Capacitor Bank vs Reactor: What is the Difference?

Capacitor banks and reactors are essential components in electrical power systems, but they perform opposite functions.

A capacitor bank supplies reactive power to improve power factor and support voltage, whereas a reactor absorbs reactive power to control voltage, limit fault current, and suppress harmonics.

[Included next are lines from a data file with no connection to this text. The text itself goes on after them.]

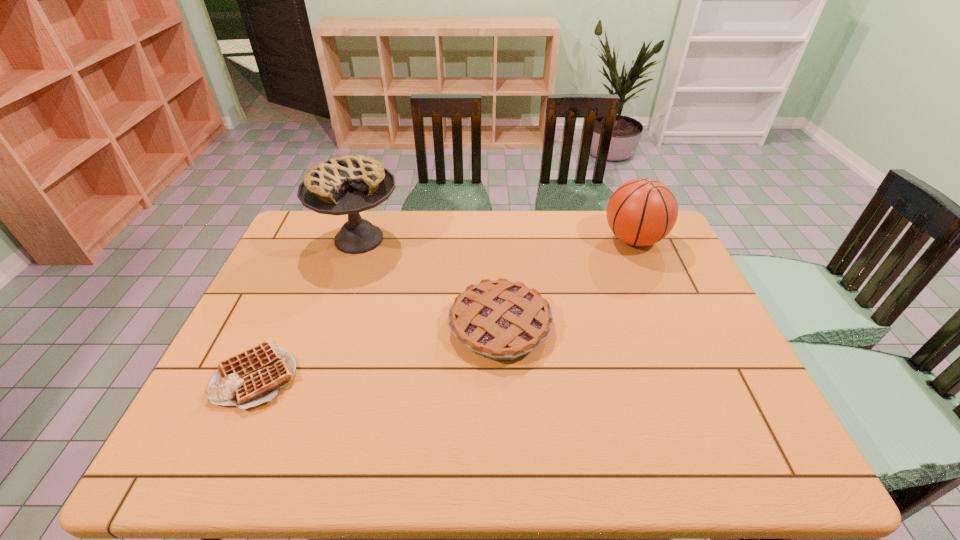 The height and width of the screenshot is (540, 960). Identify the location of vacant space at the left edge. 279,256.

Find the location of `vacant area at the right edge`. vacant area at the right edge is located at coordinates (696, 283).

Where is `free space at the near left corner of the desktop`? Image resolution: width=960 pixels, height=540 pixels. free space at the near left corner of the desktop is located at coordinates (210, 462).

In the image, there is a desktop. Where is `vacant area at the near right corner`? The height and width of the screenshot is (540, 960). vacant area at the near right corner is located at coordinates (754, 455).

The height and width of the screenshot is (540, 960). I want to click on vacant point located between the basketball and the tallest object, so click(496, 239).

This screenshot has width=960, height=540. I want to click on free spot between the nearer pie and the tallest object, so click(429, 282).

Where is `free space between the rightmost object and the tallest object`? This screenshot has width=960, height=540. free space between the rightmost object and the tallest object is located at coordinates (496, 239).

What are the coordinates of `vacant space that's between the left pie and the waffle` in the screenshot? It's located at (308, 307).

Locate an element on the screen. This screenshot has height=540, width=960. empty space that is in between the shortest object and the third object from left to right is located at coordinates (378, 350).

The image size is (960, 540). Identify the location of vacant region between the third tallest object and the left pie. (429, 282). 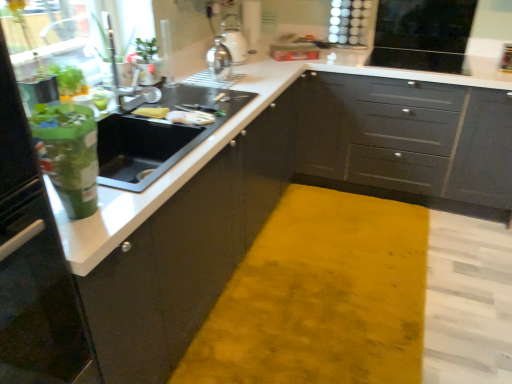 This screenshot has height=384, width=512. What do you see at coordinates (234, 39) in the screenshot?
I see `satin silver kettle at upper center, the 2th appliance from the back` at bounding box center [234, 39].

What do you see at coordinates (47, 37) in the screenshot? Image resolution: width=512 pixels, height=384 pixels. I see `transparent glass door at upper left` at bounding box center [47, 37].

The height and width of the screenshot is (384, 512). I want to click on transparent glass door at upper left, so click(x=47, y=37).

Describe the element at coordinates (190, 117) in the screenshot. I see `white glossy cutting board at upper center, marked as the 1th food in a right-to-left arrangement` at that location.

Find the location of a particular element. This screenshot has height=384, width=512. satin silver kettle at upper center, the 3th appliance when ordered from back to front is located at coordinates (219, 61).

Between matte gray cabinets at center, arranged as the 1th cabinetry when viewed from the back, and yellow sponge at sink, the second food positioned from the right, which one has less height?

yellow sponge at sink, the second food positioned from the right.

Which is in front, point (369, 114) or point (165, 114)?

The point (165, 114) is closer to the camera.

From the image's perspective, is satin silver kettle at upper center, placed as the 2th appliance when sorted from left to right, over yellow sponge at sink, the first food in the left-to-right sequence?

Correct, satin silver kettle at upper center, placed as the 2th appliance when sorted from left to right, appears higher than yellow sponge at sink, the first food in the left-to-right sequence, in the image.

From the image's perspective, starting from the satin silver kettle at upper center, placed as the 2th appliance when sorted from left to right, which food is the 1st one below? Please provide its 2D coordinates.

[(151, 112)]

Which of these two, satin silver kettle at upper center, the second appliance viewed from the right, or yellow sponge at sink, the second food positioned from the right, stands taller?

Standing taller between the two is satin silver kettle at upper center, the second appliance viewed from the right.

From a real-world perspective, which object stands above the other?

In real-world perspective, satin silver kettle at upper center, the 2th appliance from the back, is above.

From a real-world perspective, does satin silver kettle at upper center, which appears as the third appliance when viewed from the right, stand above white glossy cutting board at upper center, which is the 2th food from left to right?

Yes, from a real-world perspective, satin silver kettle at upper center, which appears as the third appliance when viewed from the right, is on top of white glossy cutting board at upper center, which is the 2th food from left to right.

From the image's perspective, between satin silver kettle at upper center, the 1th appliance when ordered from left to right, and white glossy cutting board at upper center, marked as the 1th food in a right-to-left arrangement, which one is located above?

From the image's view, satin silver kettle at upper center, the 1th appliance when ordered from left to right, is above.

Can you confirm if satin silver kettle at upper center, the 1th appliance when ordered from left to right, is bigger than white glossy cutting board at upper center, marked as the 1th food in a right-to-left arrangement?

Yes.

Considering the positions of points (221, 69) and (185, 113), is point (221, 69) closer to camera compared to point (185, 113)?

No.

Is satin silver kettle at upper center, the second appliance viewed from the right, inside the boundaries of matte black cabinets at center, which is the 1th cabinetry from front to back, or outside?

satin silver kettle at upper center, the second appliance viewed from the right, cannot be found inside matte black cabinets at center, which is the 1th cabinetry from front to back.

Based on the photo, is satin silver kettle at upper center, arranged as the 2th appliance when viewed from the front, oriented away from matte black cabinets at center, which is the 1th cabinetry from front to back?

satin silver kettle at upper center, arranged as the 2th appliance when viewed from the front, does not have its back to matte black cabinets at center, which is the 1th cabinetry from front to back.

From the image's perspective, relative to matte black cabinets at center, arranged as the 2th cabinetry when viewed from the back, is satin silver kettle at upper center, the second appliance viewed from the right, above or below?

satin silver kettle at upper center, the second appliance viewed from the right, is situated higher than matte black cabinets at center, arranged as the 2th cabinetry when viewed from the back, in the image.

Based on the photo, who is smaller, satin silver kettle at upper center, the second appliance viewed from the right, or matte black cabinets at center, arranged as the 2th cabinetry when viewed from the back?

Smaller between the two is satin silver kettle at upper center, the second appliance viewed from the right.

Does transparent glass door at upper left have a greater height compared to matte gray cabinets at center, arranged as the 1th cabinetry when viewed from the back?

No, transparent glass door at upper left is not taller than matte gray cabinets at center, arranged as the 1th cabinetry when viewed from the back.

Is transparent glass door at upper left bigger than matte gray cabinets at center, which appears as the 2th cabinetry when viewed from the front?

Choosing the right device depends on the specific requirements of the power system.

Capacitor Bank

A capacitor bank consists of multiple capacitors connected together to provide capacitive reactive power (kVAR). It improves power factor, reduces transmission losses, enhances voltage stability, and lowers electricity costs by minimizing reactive power demand.

Reactor

A reactor is an inductive device that consumes reactive power. It is used to limit short-circuit current, control overvoltage, reduce switching surges, and filter harmonics in transmission, distribution, and industrial electrical systems.

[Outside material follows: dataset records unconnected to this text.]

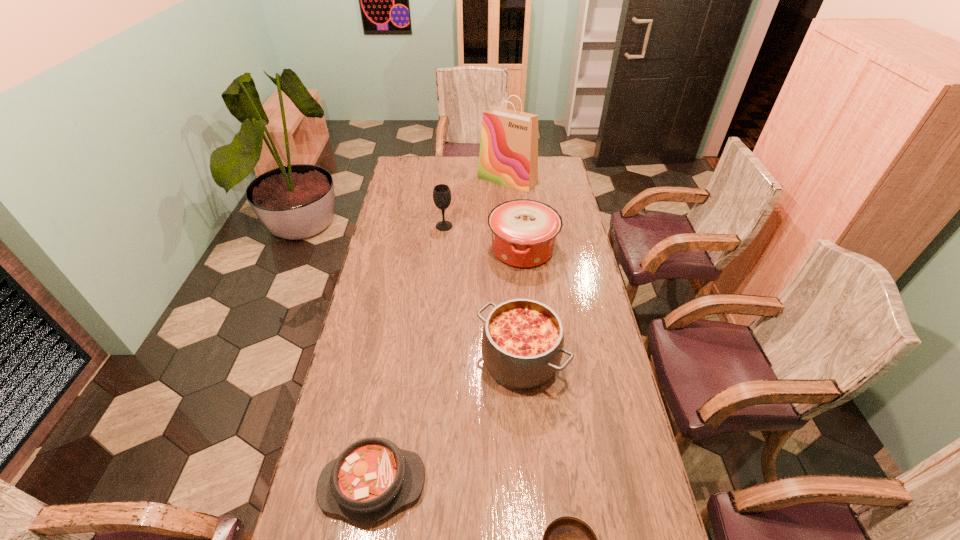 You are a GUI agent. You are given a task and a screenshot of the screen. Output one action in this format:
    pyautogui.click(x=<x>, y=<y>)
    Task: Click on the tallest object
    The image size is (960, 540).
    Given the screenshot: What is the action you would take?
    pyautogui.click(x=508, y=155)

What are the coordinates of `the farthest object` in the screenshot? It's located at (508, 155).

Where is `wineglass`? The height and width of the screenshot is (540, 960). wineglass is located at coordinates (441, 194).

The width and height of the screenshot is (960, 540). Identify the location of the farthest casserole. (524, 231).

The width and height of the screenshot is (960, 540). In order to click on the fourth farthest object in this screenshot , I will do `click(522, 344)`.

You are a GUI agent. You are given a task and a screenshot of the screen. Output one action in this format:
    pyautogui.click(x=<x>, y=<y>)
    Task: Click on the nearest casserole
    This screenshot has height=540, width=960.
    Given the screenshot: What is the action you would take?
    pyautogui.click(x=372, y=478)

Where is `the leftmost casserole`? This screenshot has width=960, height=540. the leftmost casserole is located at coordinates (372, 478).

In order to click on vacant area situated on the left of the shopping bag in this screenshot , I will do `click(413, 179)`.

Where is `vacant space located on the front of the wineglass`? Image resolution: width=960 pixels, height=540 pixels. vacant space located on the front of the wineglass is located at coordinates (439, 283).

Where is `free location located on the back of the farthest casserole`? This screenshot has width=960, height=540. free location located on the back of the farthest casserole is located at coordinates (517, 201). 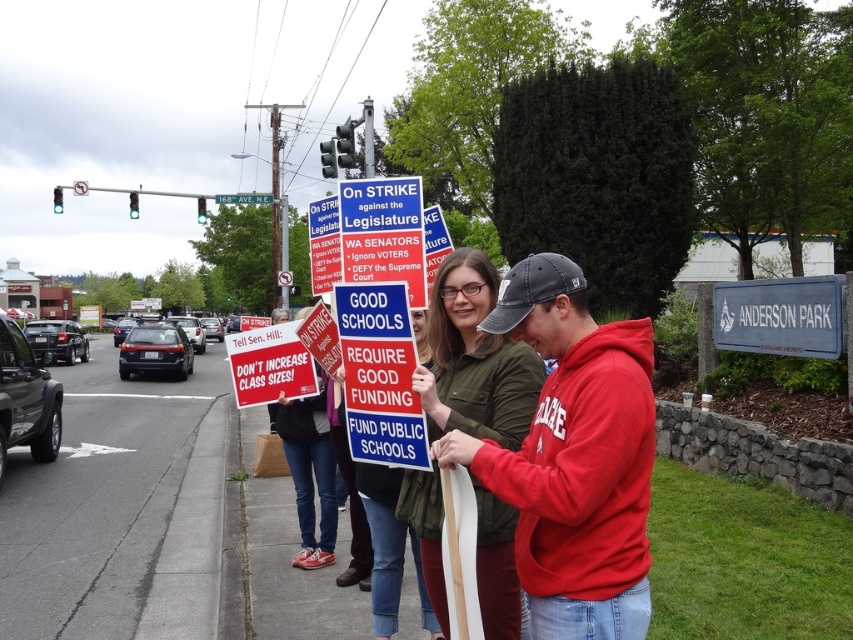 You are a photographer trying to capture a clear photo of the blue plastic sign at center and the metallic blue street sign at upper center. Which object should you focus on first if you want to ensure both are in focus without moving the camera?

The metallic blue street sign at upper center should be focused on first because it is larger than the blue plastic sign at center, making it easier to achieve focus on the larger object before adjusting for the smaller one.

You are a photographer trying to capture the protest scene. You want to ensure both the point at point (575, 636) and the point at point (419, 465) are clearly visible in your photo. Which point should you focus on first to ensure depth of field captures both?

You should focus on the point at point (419, 465) first because it is farther away than point (575, 636). By focusing on the farther point, the depth of field will include the closer point as well.

Based on the coordinates provided, what color is the sign located at point (379, 374)?

The sign at point (379, 374) is blue.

Difference between Capacitor Bank and Reactor

Capacitor Bank vs Reactor

Parameter Capacitor Bank Reactor
Primary Function Supplies reactive power Absorbs reactive power
Component Type Capacitive Inductive
Power Factor Improves lagging power factor Controls leading power factor
Voltage Effect Raises system voltage Reduces system voltage
Current Effect Increases capacitive current Limits excessive current
Harmonic Control May amplify harmonics if not filtered Helps suppress harmonics
Fault Current Does not limit fault current Limits short-circuit current
Common Applications APFC panels, substations, industrial plants Harmonic filters, transmission systems, current limiting, capacitor bank protection
Reactive Power Generates kVAR Consumes kVAR
Main Benefit Improved efficiency and reduced penalties Enhanced system protection and voltage control

Conclusion

Capacitor banks and reactors complement each other in modern power systems. While capacitor banks improve power factor and voltage by supplying reactive power, reactors provide system stability by absorbing reactive power, limiting fault currents, and reducing harmonics. Together, they ensure efficient, reliable, and safe operation of electrical networks.